13
凪がいなくなってからたぶん10日ほど経った。
日付や時間の感覚が朧げでよく覚えていない圭司は、酷い有り様をしている。寝ることも食べることもほとんど出来ず、心身共にボロボロの状態だ。
何度か警察署に呼び出され、あの日のことを繰り返し話していた。凪を刺した蛇山中のクソ野郎は勾留されていて、逮捕されるそうだ。未成年だから、家庭裁判所にでも送られるのだろうか。
圭司はクソ野郎の今後なんてどうでもいいと思っていた。奴が死刑になろうが、凪はもう帰ってきてはくれないのだから。
今日も警察に呼び出され、ボロボロの状態でフラフラしながら警察署までの道のりを何とか歩いていた。
ふと、ある交差点で立ち止り、凪と出会った時のことを思い出していた。じわりと胸の奥が痛んでくる。
ランドセルを揺らして、見知らぬ少年が圭司の横を走り抜けたと思ったら、信号が赤になったばかりの交差点をそのまま走り抜けようとしていて、その先に青信号だからと速度を落とさず交差点に差し掛かろうとしている車が目に入った。
頭で考えるより早く体が動いていた。凪が圭司にしてくれたように器用な助け方は出来なかった。ランドセルを掴み、自分と位置を入れ替えるように後方へ投げ飛ばし、その反動で自分は車の前に躍り出る。
車に轢かれる瞬間はまるでスローモーションのように感じるとどこかで聞いたことがある。遠のいていく意識の中、本当にスローモーションのようだったなと思い、暖かい自分の血の海に浮かびながらゆっくりと瞼を閉じていった。

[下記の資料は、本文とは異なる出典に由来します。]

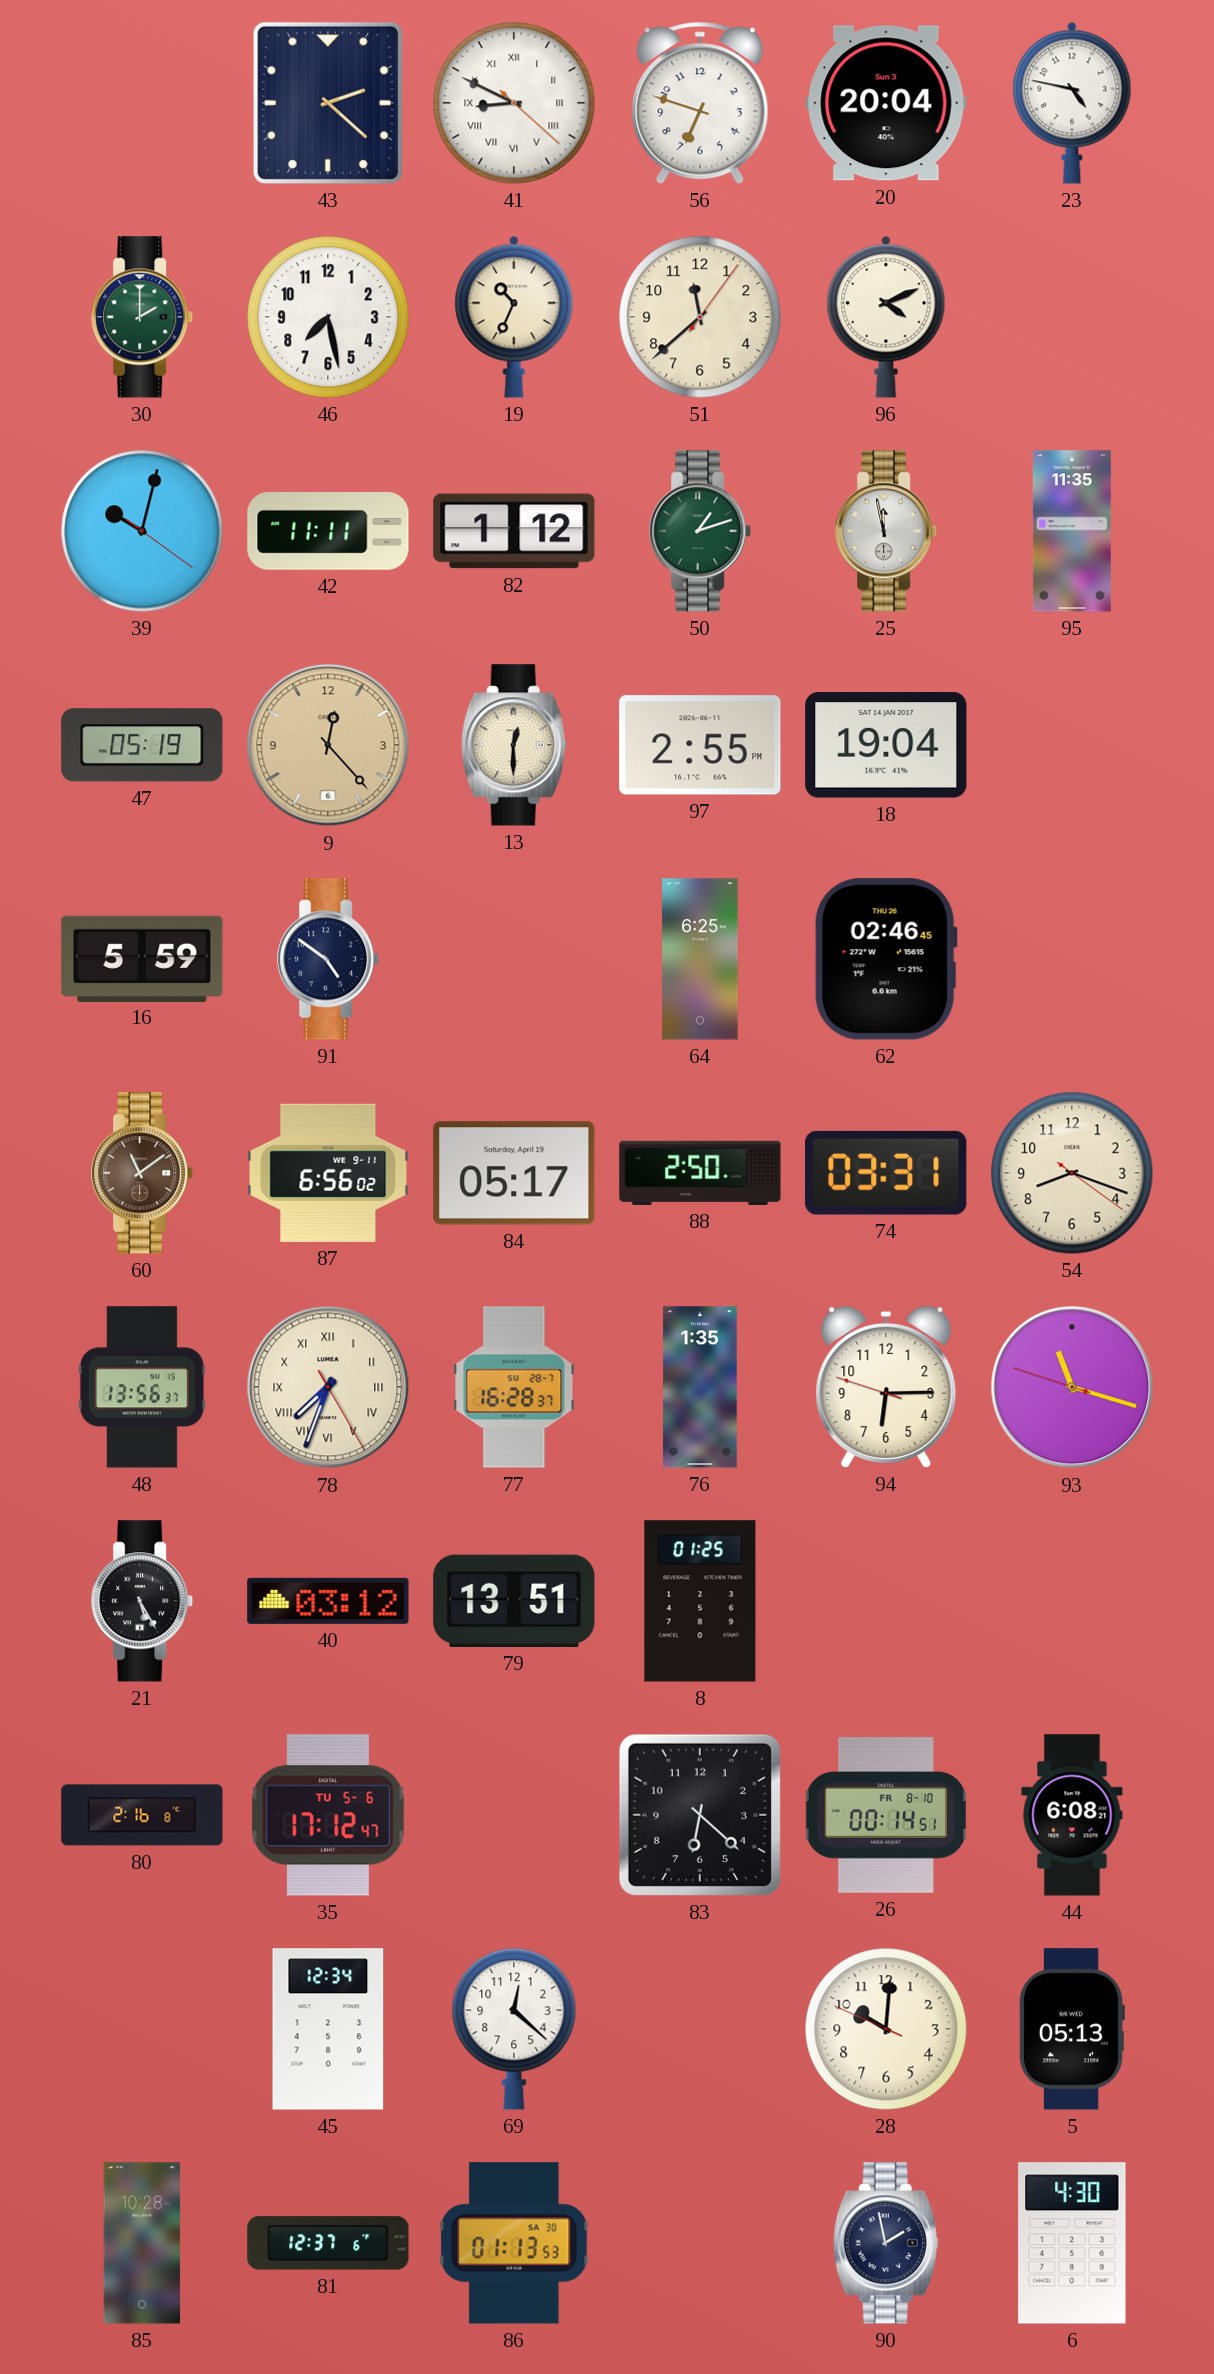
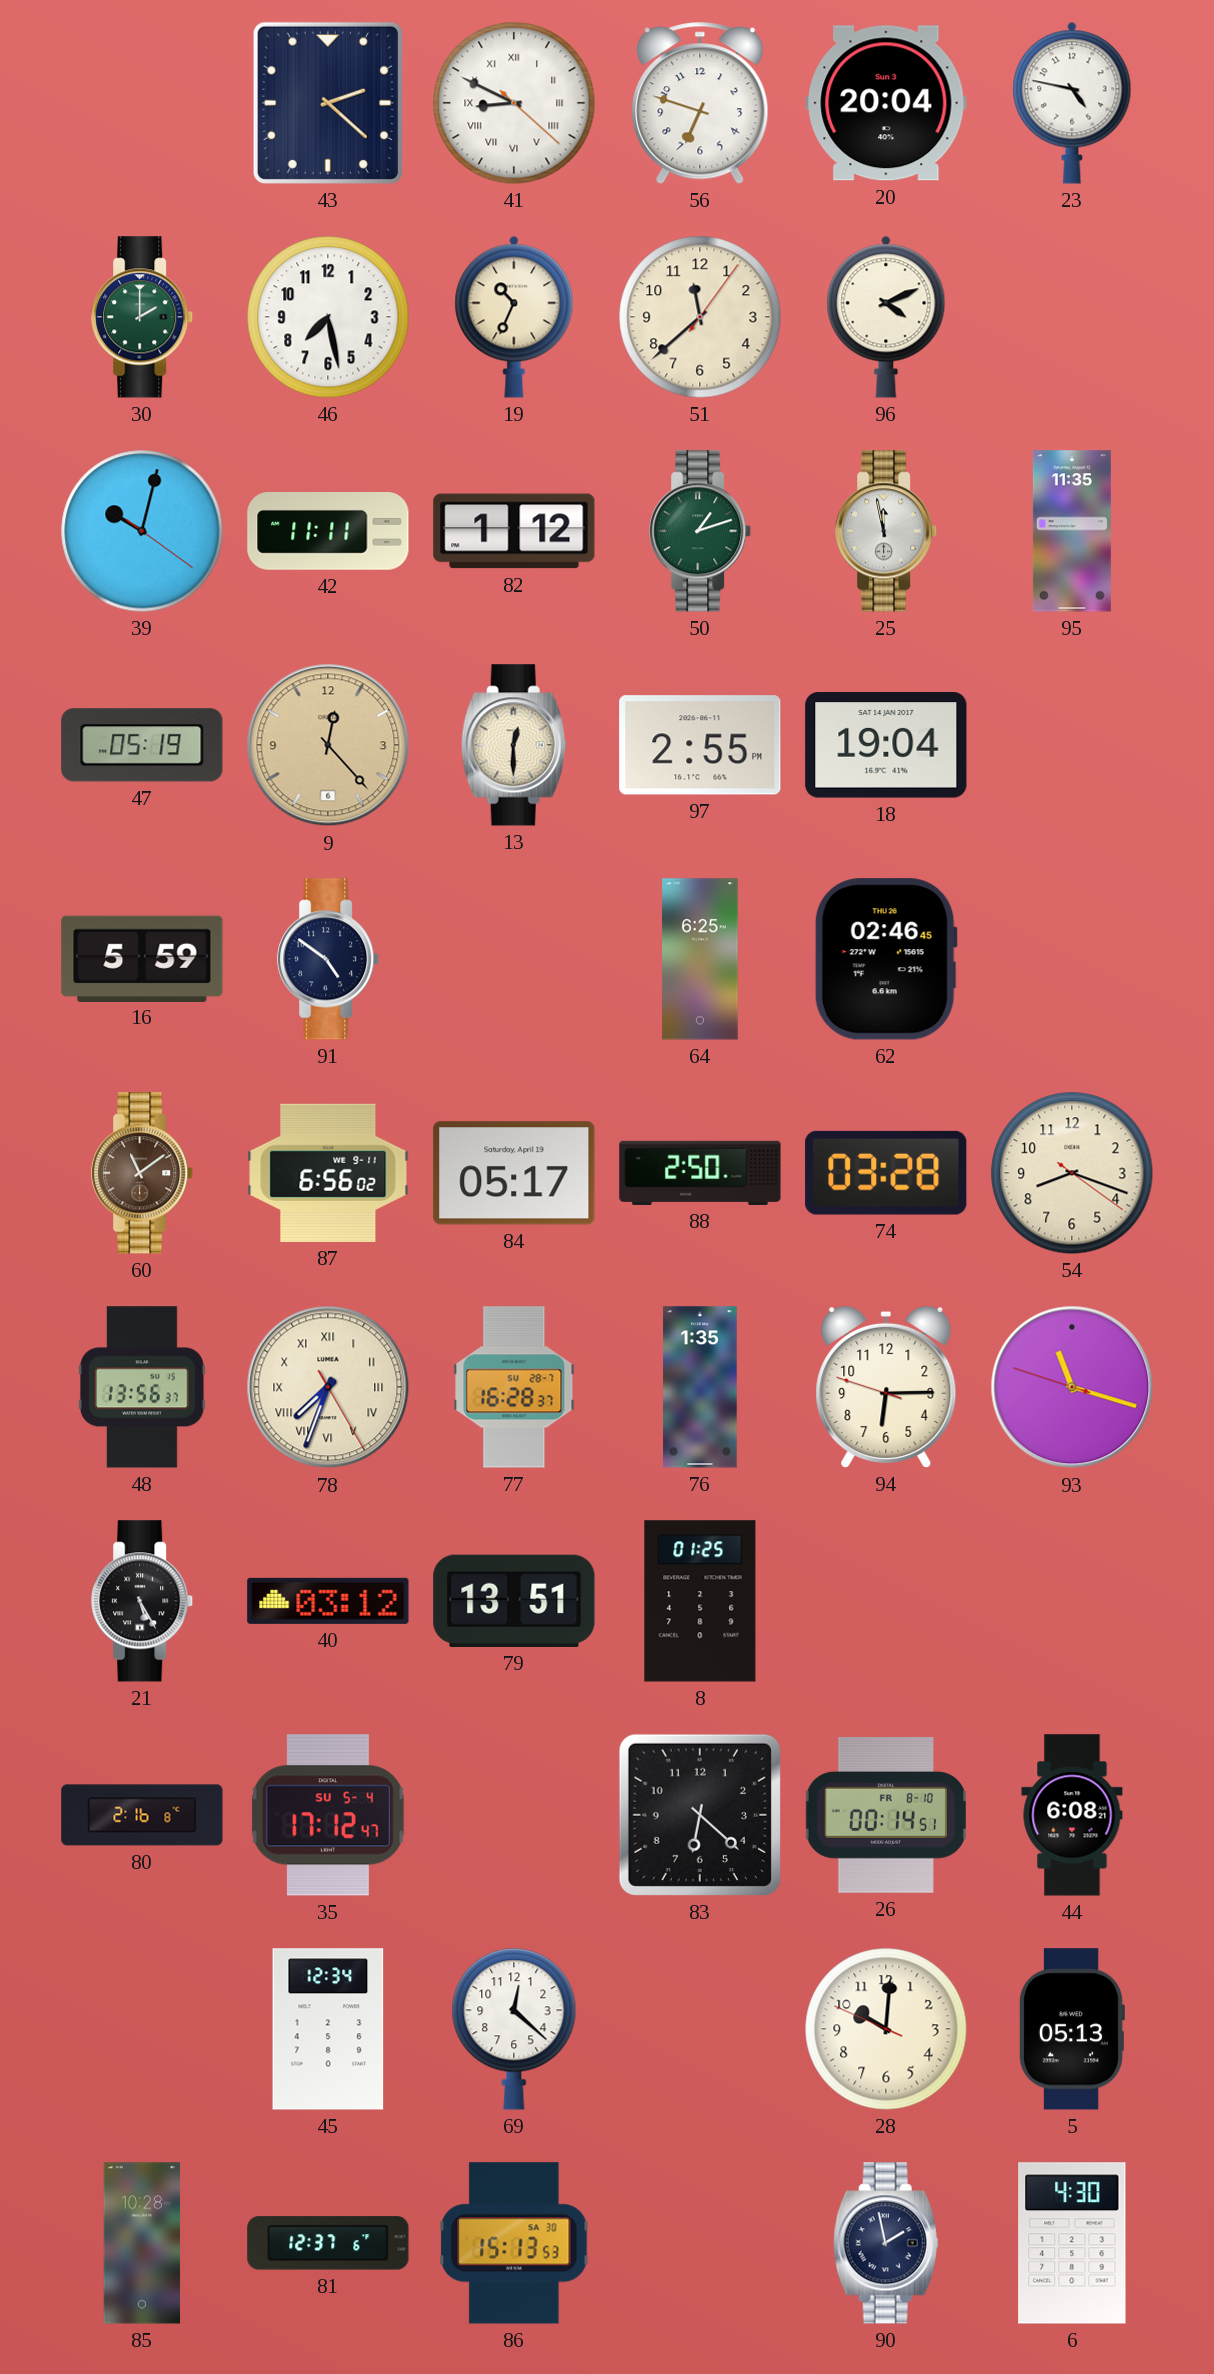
74: 03:31 -> 03:28
35 date: TU 5-6 -> SU 5-4
86: 01:13 -> 15:13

瞼を閉じきる一瞬前に、乱暴に投げ飛ばしてしまった少年は助かったのだろうかと気になった。目を開けることは叶わなかったが、少年らしき泣き声が聞こえてきたので、怪我をさせてしまったかもしれないが、助けられたのだろうと。少しは凪さんに近付けたかなと緩く微笑んだ。
ごめんなさい、凪さん…
凪さんに2度も救ってもらった命…
大事に出来なくて…
緩く微笑んだまま、凪への懺悔の言葉を心に紡ぎながら、圭司は意識を手放した。
気が付くと圭司は野菜畑の中にいた。